HOW TO COMPLETE THIS TASK: From the records below, state how many lines hold the string "dobar", without any other text.

[Transcribed page contents]
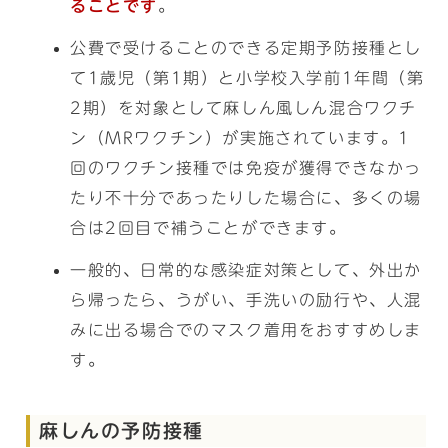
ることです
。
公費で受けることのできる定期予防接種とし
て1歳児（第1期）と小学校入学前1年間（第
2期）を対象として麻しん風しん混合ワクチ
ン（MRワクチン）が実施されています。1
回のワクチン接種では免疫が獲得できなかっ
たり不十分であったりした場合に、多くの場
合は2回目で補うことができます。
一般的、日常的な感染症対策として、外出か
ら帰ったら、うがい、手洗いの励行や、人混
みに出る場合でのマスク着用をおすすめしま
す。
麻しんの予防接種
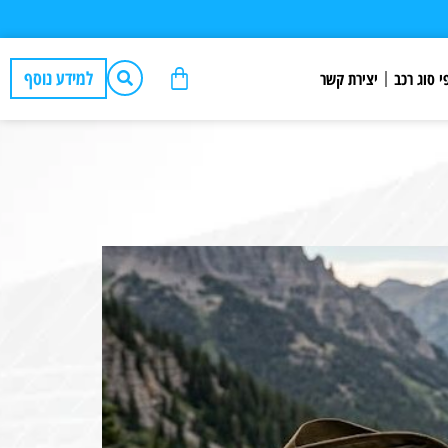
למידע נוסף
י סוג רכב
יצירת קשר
--
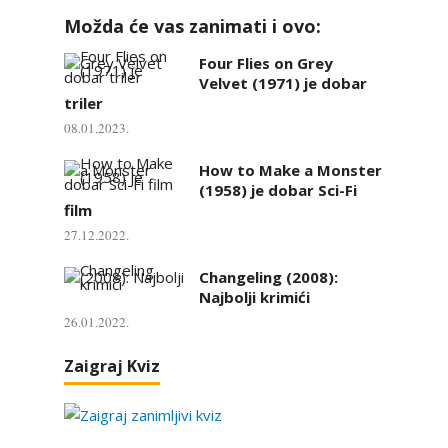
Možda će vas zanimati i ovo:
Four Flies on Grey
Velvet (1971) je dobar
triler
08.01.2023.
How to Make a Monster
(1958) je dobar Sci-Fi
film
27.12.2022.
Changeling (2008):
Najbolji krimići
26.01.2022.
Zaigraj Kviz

RESPONSE: 2